Patients with ovarian cancer who were treated at the highest volume centers had superior overall survival but also higher readmission rates compared with lower volume hospitals, casting doubt on the value of this measure for patients with cancer.
Explaining the findings, lead investigator Shitanshu Uppal, MBBS, from the University of Michigan, noted that "certain readmissions are appropriate and necessary. Certain surgeries need 'appropriate aggression' and result in a high readmission rate. Sometimes a higher readmission rate after an aggressive surgery to remove all the tumor from the abdomen, which we know translates into a better survival, is worth it.”
Medicare estimated that readmissions within the first 30 days after discharge were responsible for $17.4 billion in costs in 2004, making it a major concern for health care delivery. In general, 30-day readmission rates vary across the country, with the highest rates (20.2% to 23.2%) seen on the East coast and in the Mid-West.
To address this, many hospitals put readmission prevention programs in place to avoid fees under the Hospital Readmissions Reduction Program that was created by the Affordable Care Act.

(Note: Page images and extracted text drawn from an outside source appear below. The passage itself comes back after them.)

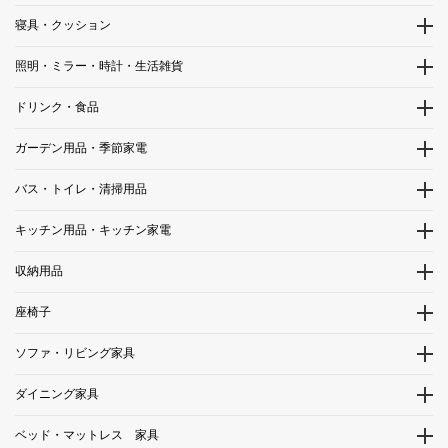
寝具・クッション
照明・ミラー・時計・生活雑貨
ドリンク・食品
ガーデン用品・季節家電
バス・トイレ・清掃用品
キッチン用品・キッチン家電
収納用品
座椅子
ソファ・リビング家具
ダイニング家具
ベッド・マットレス 家具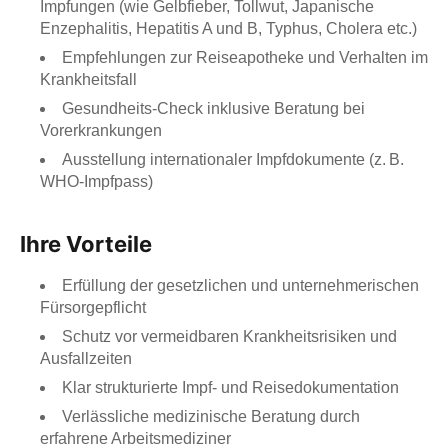
Impfungen (wie Gelbfieber, Tollwut, Japanische
Enzephalitis, Hepatitis A und B, Typhus, Cholera etc.)
Empfehlungen zur Reiseapotheke und Verhalten im
Krankheitsfall
Gesundheits-Check inklusive Beratung bei
Vorerkrankungen
Ausstellung internationaler Impfdokumente (z. B.
WHO-Impfpass)
Ihre Vorteile
Erfüllung der gesetzlichen und unternehmerischen
Fürsorgepflicht
Schutz vor vermeidbaren Krankheitsrisiken und
Ausfallzeiten
Klar strukturierte Impf- und Reisedokumentation
Verlässliche medizinische Beratung durch
erfahrene Arbeitsmediziner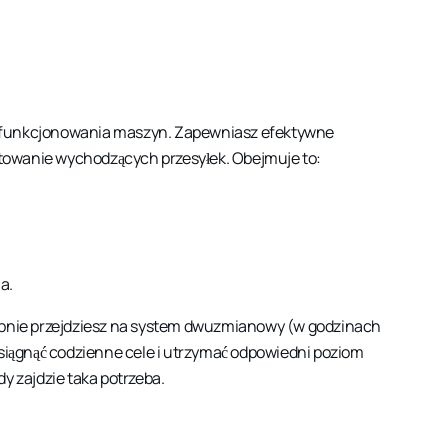
o funkcjonowania maszyn. Zapewniasz efektywne
towanie wychodzących przesyłek. Obejmuje to:
a.
tępnie przejdziesz na system dwuzmianowy (w godzinach
osiągnąć codzienne cele i utrzymać odpowiedni poziom
y zajdzie taka potrzeba.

Although this program had good intentions, it could lead to the use of less aggressive and by consequence less effective procedures, Uppal noted.
“Readmission rates might be a valid measure of quality for certain surgeries, where higher readmission rate reflects a higher complication rate,” he said. “However, in cancer surgeries, ‘quality of care’ is not only defined by 30-day outcomes, but also by the impact of an appropriate surgery on the patient’s overall survival."

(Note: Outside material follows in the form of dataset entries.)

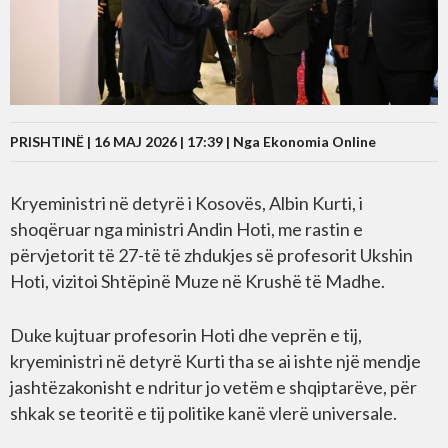
PRISHTINË | 16 MAJ 2026 | 17:39 |
Nga Ekonomia Online
Kryeministri në detyrë i Kosovës, Albin Kurti, i
shoqëruar nga ministri Andin Hoti, me rastin e
përvjetorit të 27-të të zhdukjes së profesorit Ukshin
Hoti, vizitoi Shtëpinë Muze në Krushë të Madhe.
Duke kujtuar profesorin Hoti dhe veprën e tij,
kryeministri në detyrë Kurti tha se ai ishte një mendje
jashtëzakonisht e ndritur jo vetëm e shqiptarëve, për
shkak se teoritë e tij politike kanë vlerë universale.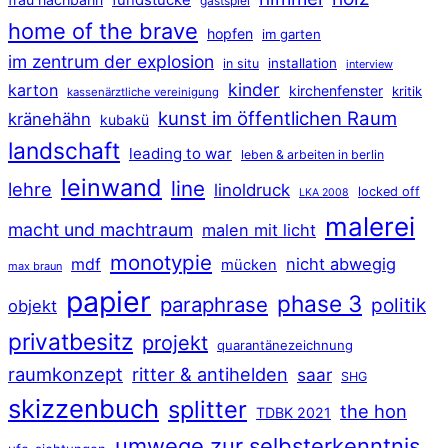
fundstücke
gastspiel
home of the brave
hopfen
im garten
im zentrum der explosion
installation
in situ
interview
kinder
karton
kirchenfenster
kritik
kassenärztliche vereinigung
kunst im öffentlichen Raum
kränehähn
kubakü
landschaft
leading to war
leben & arbeiten in berlin
leinwand
line
lehre
linoldruck
locked off
LKA 2008
malerei
macht und machtraum
malen mit licht
monotypie
mdf
nicht abwegig
mücken
max braun
papier
phase 3
paraphrase
politik
objekt
privatbesitz
projekt
quarantänezeichnung
raumkonzept
ritter & antihelden
saar
SHG
skizzenbuch
splitter
the hon
TDBK 2021
umwege zur selbsterkenntnis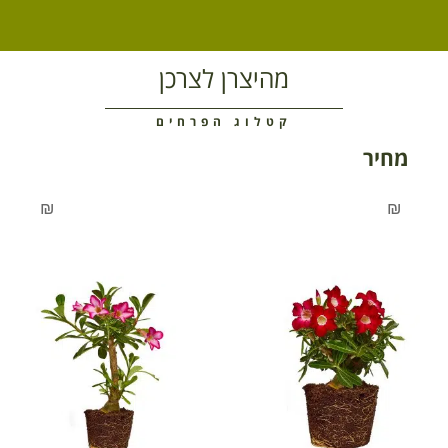
מהיצרן לצרכן
קטלוג הפרחים
מחיר
₪
₪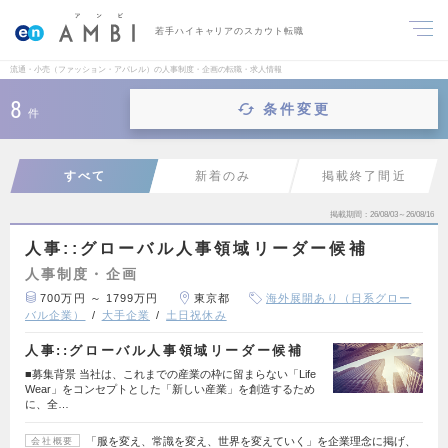
若手ハイキャリアのスカウト転職
流通・小売（ファッション・アパレル）の人事制度・企画の転職・求人情報
8
条件変更
件
すべて
新着のみ
掲載終了間近
掲載期間
26/08/03～26/08/16
人事::グローバル人事領域リーダー候補
人事制度・企画
700万円 ～ 1799万円
東京都
海外展開あり（日系グロー
バル企業）
大手企業
土日祝休み
人事::グローバル人事領域リーダー候補
■募集背景 当社は、これまでの産業の枠に留まらない「Life
Wear」をコンセプトとした「新しい産業」を創造するため
に、全…
「服を変え、常識を変え、世界を変えていく」を企業理念に掲げ、
会社概要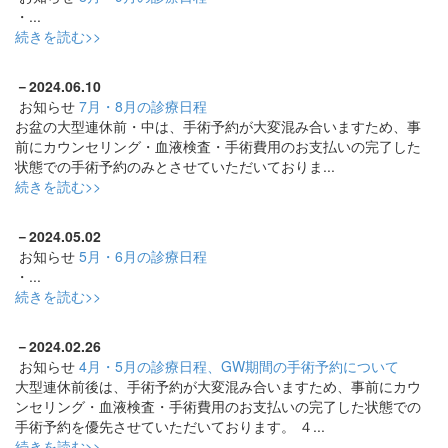
・...
続きを読む>>
－
2024.06.10
お知らせ
7月・8月の診療日程
お盆の大型連休前・中は、手術予約が大変混み合いますため、事
前にカウンセリング・血液検査・手術費用のお支払いの完了した
状態での手術予約のみとさせていただいておりま...
続きを読む>>
－
2024.05.02
お知らせ
5月・6月の診療日程
・...
続きを読む>>
－
2024.02.26
お知らせ
4月・5月の診療日程、GW期間の手術予約について
大型連休前後は、手術予約が大変混み合いますため、事前にカウ
ンセリング・血液検査・手術費用のお支払いの完了した状態での
手術予約を優先させていただいております。 ４...
続きを読む>>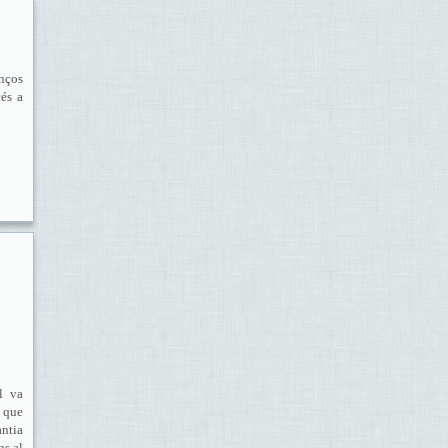
enços
cés a
l va
 que
antia
ns al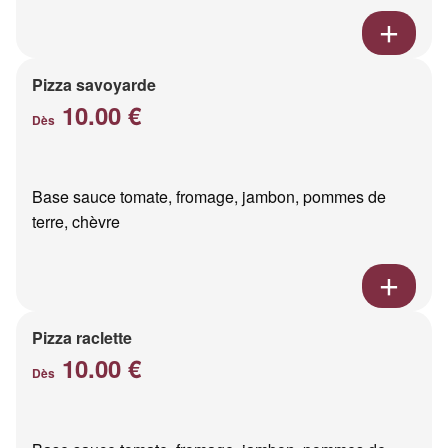
Pizza savoyarde
10.00 €
Dès
Base sauce tomate, fromage, jambon, pommes de
terre, chèvre
Pizza raclette
10.00 €
Dès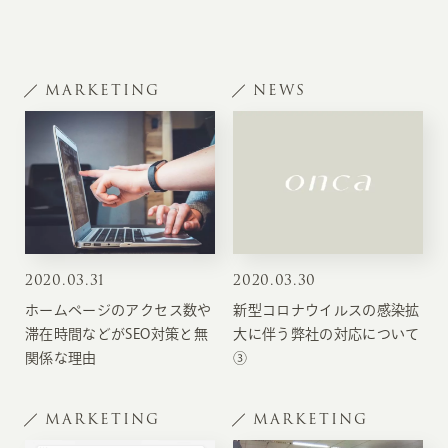
MARKETING
NEWS
2020
.
03.31
2020
.
03.30
ホームページのアクセス数や
新型コロナウイルスの感染拡
滞在時間などがSEO対策と無
大に伴う弊社の対応について
関係な理由
③
MARKETING
MARKETING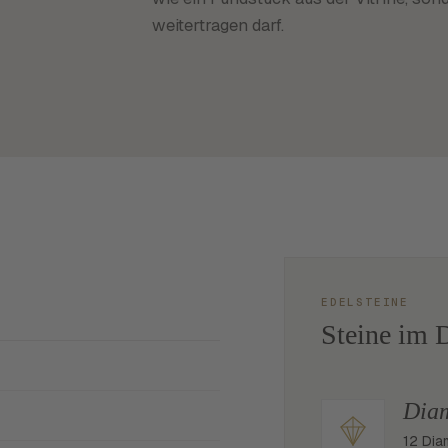
weitertragen darf.
EDELSTEINE
Steine im D
Dia
12 Dia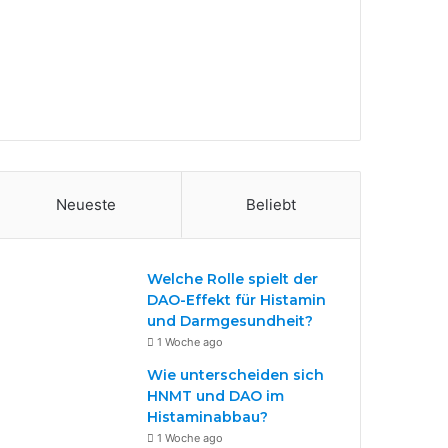
Neueste
Beliebt
Welche Rolle spielt der
DAO-Effekt für Histamin
und Darmgesundheit?
1 Woche ago
Wie unterscheiden sich
HNMT und DAO im
Histaminabbau?
1 Woche ago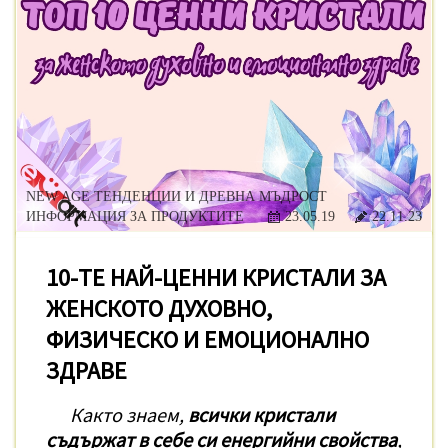
NEW AGE ТЕНДЕНЦИИ И ДРЕВНА МЪДРОСТ
ИНФОРМАЦИЯ ЗА ПРОДУКТИТЕ
23.05.19
22.11.23
10-ТЕ НАЙ-ЦЕННИ КРИСТАЛИ ЗА
ЖЕНСКОТО ДУХОВНО,
ФИЗИЧЕСКО И ЕМОЦИОНАЛНО
ЗДРАВЕ
Както знаем,
всички кристали
съдържат в себе си енергийни свойства
,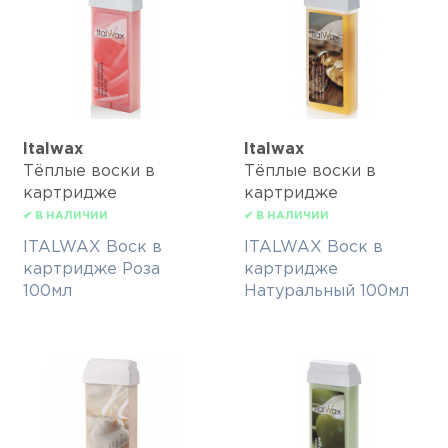
Italwax
Italwax
Тёплые воски в
Тёплые воски в
картридже
картридже
✔ В НАЛИЧИИ
✔ В НАЛИЧИИ
ITALWAX Воск в
ITALWAX Воск в
картридже Роза
картридже
100мл
Натуральный 100мл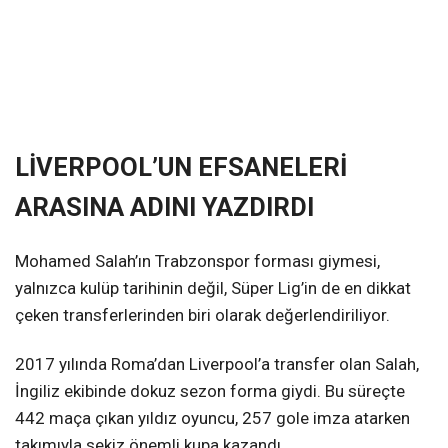
LİVERPOOL’UN EFSANELERİ
ARASINA ADINI YAZDIRDI
Mohamed Salah’ın Trabzonspor forması giymesi,
yalnızca kulüp tarihinin değil, Süper Lig’in de en dikkat
çeken transferlerinden biri olarak değerlendiriliyor.
2017 yılında Roma’dan Liverpool’a transfer olan Salah,
İngiliz ekibinde dokuz sezon forma giydi. Bu süreçte
442 maça çıkan yıldız oyuncu, 257 gole imza atarken
takımıyla sekiz önemli kupa kazandı.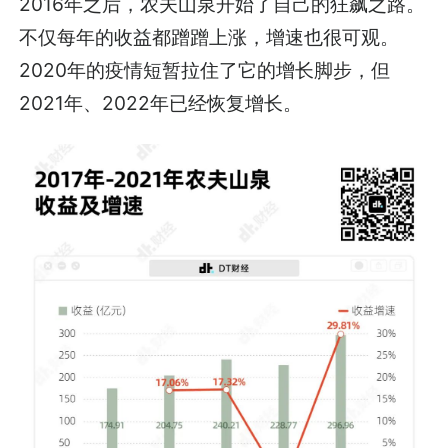
2016年之后，农夫山泉开始了自己的狂飙之路。
不仅每年的收益都蹭蹭上涨，增速也很可观。
2020年的疫情短暂拉住了它的增长脚步，但
2021年、2022年已经恢复增长。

Readmission rates after a major cancer surgery were generally in the 10% to 15% range for patients of all ages; however, when looking at those ≥65 years, the 30- to 90-day readmission rate jumps to 20% to 50%. In ovarian cancer specifically, the rates across all ages were 10% to 20%, Uppal noted.
Independent predictors of disease-specific survival in ovarian cancer include hospital and physician volume and the ability to effectively cytoreduce. In general, the best outcomes are seen at hospitals with ≥20 ovarian cancer surgeries per year and with physicians who see ≥10 patients per year (P <.0001).
To look at readmissions, the study explored data from the National Cancer Database. The analysis included 44,079 patients who were diagnosed with stage III or IV high-grade serous carcinoma between 2004 and 2013. All patients were undergoing cytoreductive surgery. Risk was adjusted using several sociodemographic and treatment factors.
Most patients (40.44%) were treated at institutions that had ≤10 cases per year. These patients were distributed across 875 hospitals. There were 13 hospitals that saw ≥31 cases per year (10.46% of patients). Overall, 127 hospitals fell into the 11 to 20 cases/year range (35.64% of patients) and 29 saw 21 to 30 cases/year (13.46% of patients).
The 30-day mortality rate was near 2% across all centers, with a slightly lower rate at hospitals with ≥31 cases/year. Similar findings were seen for 90-day mortality rates, at nearly 5.5% for all, except for the ≥31 cases/year centers, which was near 4.5%.
Partially explaining this trend, Uppal noted that treatment that was adherent to the NCCN guidelines was highest in the ≥31 cases/year hospitals. The adherence rates were 78%, 78%, 80%, and 85%, in the ≤10, 11-20, 21-30, and ≥30 cases/year hospitals, respectively.
In contrast with these numbers, however, readmission rates were highest in the hospitals with ≥31 cases/year. The 30-day readmission rate at the ≥31 cases/year hospital was 10% compared with 7% in the ≤10 cases/year group and 8% in the 11 to 20 and 21 to 30 cases/year hospitals.
Uppal noted that many of the cases examined did not contain quality of life measures or patient-reported outcomes. Moreover, it was difficult to determine from the dataset if all readmissions represented a "failed discharge" or simply a necessary step. In ovarian cancer specifically, he noted, readmission rates may not tell the full story.
“Extending life in the context of a deadly disease like ovarian cancer is important, but a real measure of quality will be the ability to answer the question whether we enabled our patients to achieve their goals or not,” said Uppal.
Uppal S. Hospital Readmission as a Quality Measure in Ovarian Cancer Surgery. Presented at: The Society of Gynecologic Oncology Annual Meeting on Women’s Cancer; National Harbor, Maryland; March 12-15, 2017.